§ **What is being asked**:
Print each entry in full, word for word, with no pictures in the result.

§ **Data supplied**:

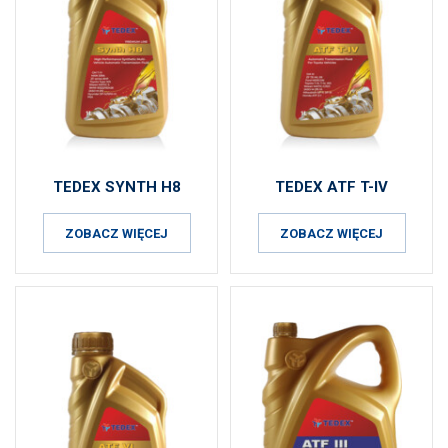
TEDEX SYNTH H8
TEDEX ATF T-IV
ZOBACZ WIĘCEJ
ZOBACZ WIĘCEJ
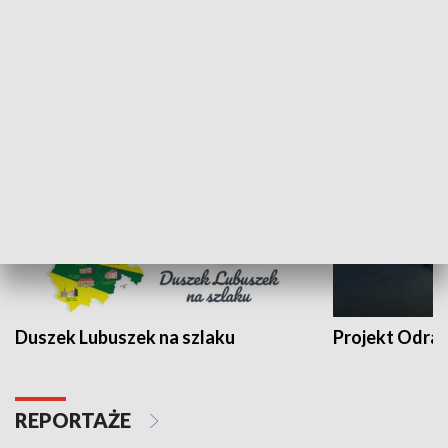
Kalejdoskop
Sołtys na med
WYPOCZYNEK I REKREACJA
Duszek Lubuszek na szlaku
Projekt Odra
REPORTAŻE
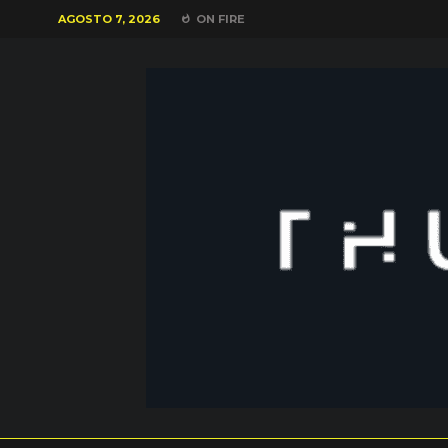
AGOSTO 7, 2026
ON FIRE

§ **Exercise answer**:
TEDEX SYNTH H8
TEDEX ATF T-IV
ZOBACZ WIĘCEJ
ZOBACZ WIĘCEJ
Kalejdoskop
Sołtys na med
WYPOCZYNEK I REKREACJA
Duszek Lubuszek na szlaku
Projekt Odra
REPORTAŻE
AGOSTO 7, 2026
ON FIRE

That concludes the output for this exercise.